「日本喜劇映画の白眉。宇野重吉と大地喜和子に渥美清の演技合戦の、完成された人情譚」男はつらいよ 寅次郎夕焼け小焼け Gustavさんの映画レビュー(感想・評価)
日本喜劇映画の白眉。宇野重吉と大地喜和子に渥美清の演技合戦の、完成された人情譚
日本喜劇映画の歴史に残る”寅さんシリーズ”の中で、その範疇を越えた傑作である。まずストーリーの構築度が高い脚本の巧みさ、次に円熟し安定した山田洋次監督の演出の見事さ、そして名優宇野重吉、女優大地喜和子の演技と互角に対決する渥美清の真剣な演技があった。ここには、マンネリに陥った山田監督も渥美清の寅さんもいない。枯淡の自然体に到達した演技で魅せる宇野重吉と寅さん。メリハリの効いた演技と天真爛漫な個性を輝かせる大地喜和子と寅さん。その演技比べの面白さと見応えが、日本映画としてとても貴重と思えて感慨深く、感動的でさえあった。

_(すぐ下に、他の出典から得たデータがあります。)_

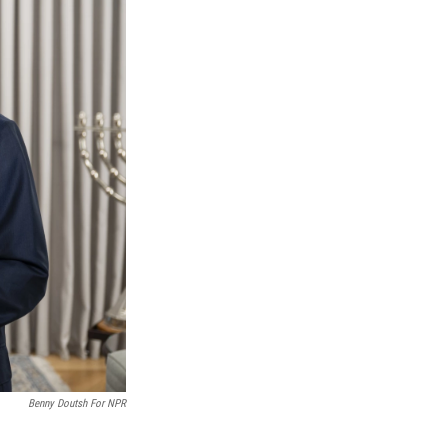
Benny Doutsh For NPR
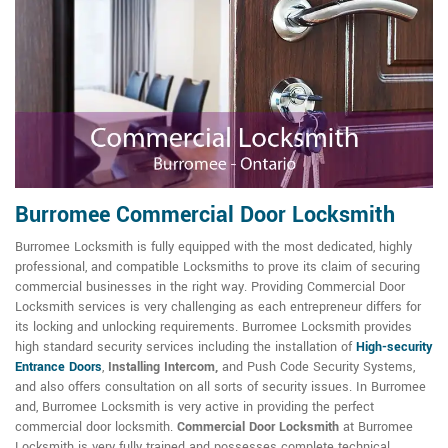
Burromee Commercial Door Locksmith
Burromee Locksmith is fully equipped with the most dedicated, highly
professional, and compatible Locksmiths to prove its claim of securing
commercial businesses in the right way. Providing Commercial Door
Locksmith services is very challenging as each entrepreneur differs for
its locking and unlocking requirements. Burromee Locksmith provides
high standard security services including the installation of
High-security
Entrance Doors
,
Installing Intercom,
and Push Code Security Systems,
and also offers consultation on all sorts of security issues. In Burromee
and, Burromee Locksmith is very active in providing the perfect
commercial door locksmith.
Commercial Door Locksmith
at Burromee
Locksmith is very fully trained and possesses complete technical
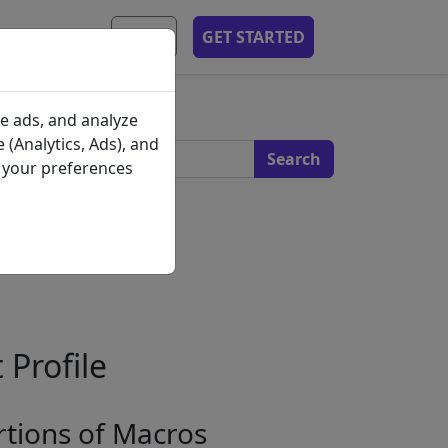
MOBILE APP
EN
GET STARTED
s
e ads, and analyze
 (Analytics, Ads), and
e your preferences
 Profile
tions of Macros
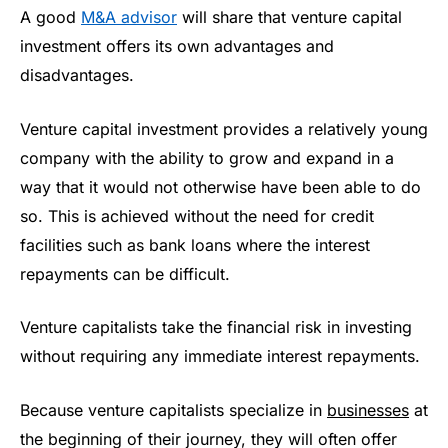
A good
M&A advisor
will share that venture capital
investment offers its own advantages and
disadvantages.
Venture capital investment provides a relatively young
company with the ability to grow and expand in a
way that it would not otherwise have been able to do
so. This is achieved without the need for credit
facilities such as bank loans where the interest
repayments can be difficult.
Venture capitalists take the financial risk in investing
without requiring any immediate interest repayments.
Because venture capitalists specialize in
businesses
at
the beginning of their journey, they will often offer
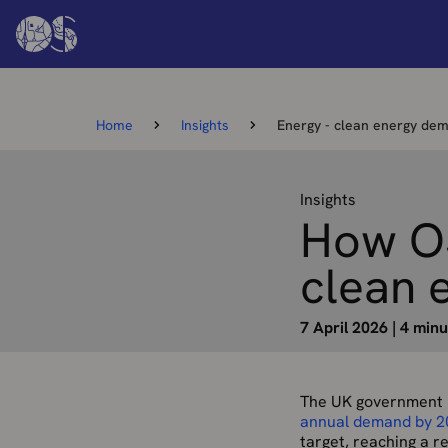
Home
Insights
Energy - clean energy de
Insights
How OS
clean 
7 April 2026
|
4 minu
The UK government i
annual demand by 2
target, reaching a 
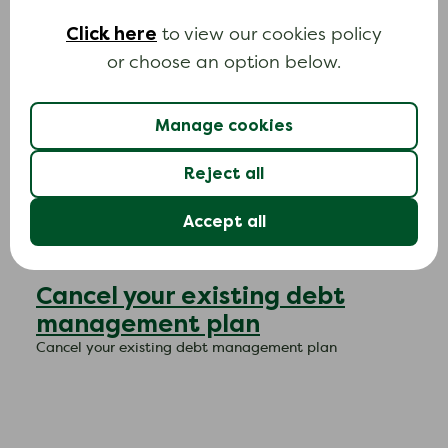
write off your debt
Click here
to view our cookies policy
Use this letter to ask your mortgage lender to consider
or choose an option below.
writing off the debt.
C
Manage cookies
Reject all
Accept all
Cancel your existing debt
management plan
Cancel your existing debt management plan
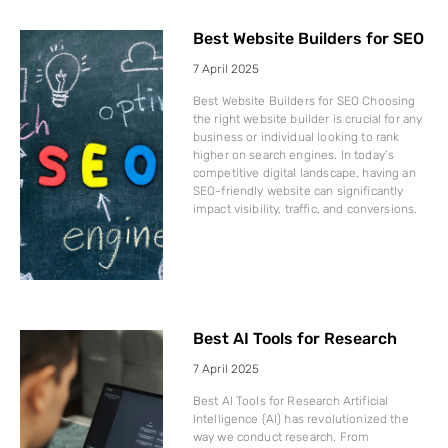
Best Website Builders for SEO
7 April 2025
Best Website Builders for SEO Choosing
the right website builder is crucial for any
business or individual looking to rank
higher on search engines. In today’s
competitive digital landscape, having an
SEO-friendly website can significantly
impact visibility, traffic, and conversions.
Best AI Tools for Research
7 April 2025
Best AI Tools for Research Artificial
Intelligence (AI) has revolutionized the
way we conduct research. From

宇野重吉の役は日本画壇の第一人者池ノ内青観であるが、どうも奥さんの尻に敷かれて家にいるのが嫌そうで、またその風体で家庭で浮いているようだ。だから夜は場末の酒場で独り寂しく酒に酔うことでしか息抜きがない。しかも、みすぼらしい格好をして酔い潰れているので店の者に手荒く扱われている。それを目にした寅さんが情けを掛ける発端から、物語は意外な展開を見せる。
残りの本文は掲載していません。